In the listing below, find the line with "Entwickler einstellen" and the line with "Consultancy) zusammenarbeiten oder einen". Repeat those two lines and all lines between them exactly.

--- START ---

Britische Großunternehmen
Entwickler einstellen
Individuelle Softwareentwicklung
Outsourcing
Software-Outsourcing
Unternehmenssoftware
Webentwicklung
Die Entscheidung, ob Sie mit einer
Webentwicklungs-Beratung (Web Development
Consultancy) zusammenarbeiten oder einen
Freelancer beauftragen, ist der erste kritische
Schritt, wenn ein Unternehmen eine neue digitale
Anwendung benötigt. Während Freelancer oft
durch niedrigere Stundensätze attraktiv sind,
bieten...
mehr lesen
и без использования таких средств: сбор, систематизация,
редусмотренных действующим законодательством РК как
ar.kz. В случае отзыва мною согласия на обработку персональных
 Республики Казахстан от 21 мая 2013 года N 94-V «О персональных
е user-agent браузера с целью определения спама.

--- END ---
--- START ---

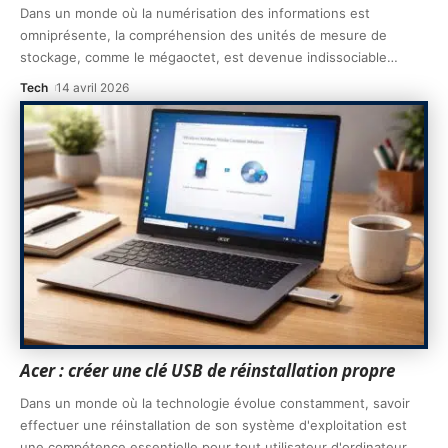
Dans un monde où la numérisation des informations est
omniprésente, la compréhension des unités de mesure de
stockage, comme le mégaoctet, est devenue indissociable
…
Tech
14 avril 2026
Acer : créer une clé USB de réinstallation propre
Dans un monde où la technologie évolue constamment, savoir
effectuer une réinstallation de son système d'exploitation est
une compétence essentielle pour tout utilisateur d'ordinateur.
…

--- END ---

*Answer to this problem*:
Entwickler einstellen
Individuelle Softwareentwicklung
Outsourcing
Software-Outsourcing
Unternehmenssoftware
Webentwicklung
Die Entscheidung, ob Sie mit einer
Webentwicklungs-Beratung (Web Development
Consultancy) zusammenarbeiten oder einen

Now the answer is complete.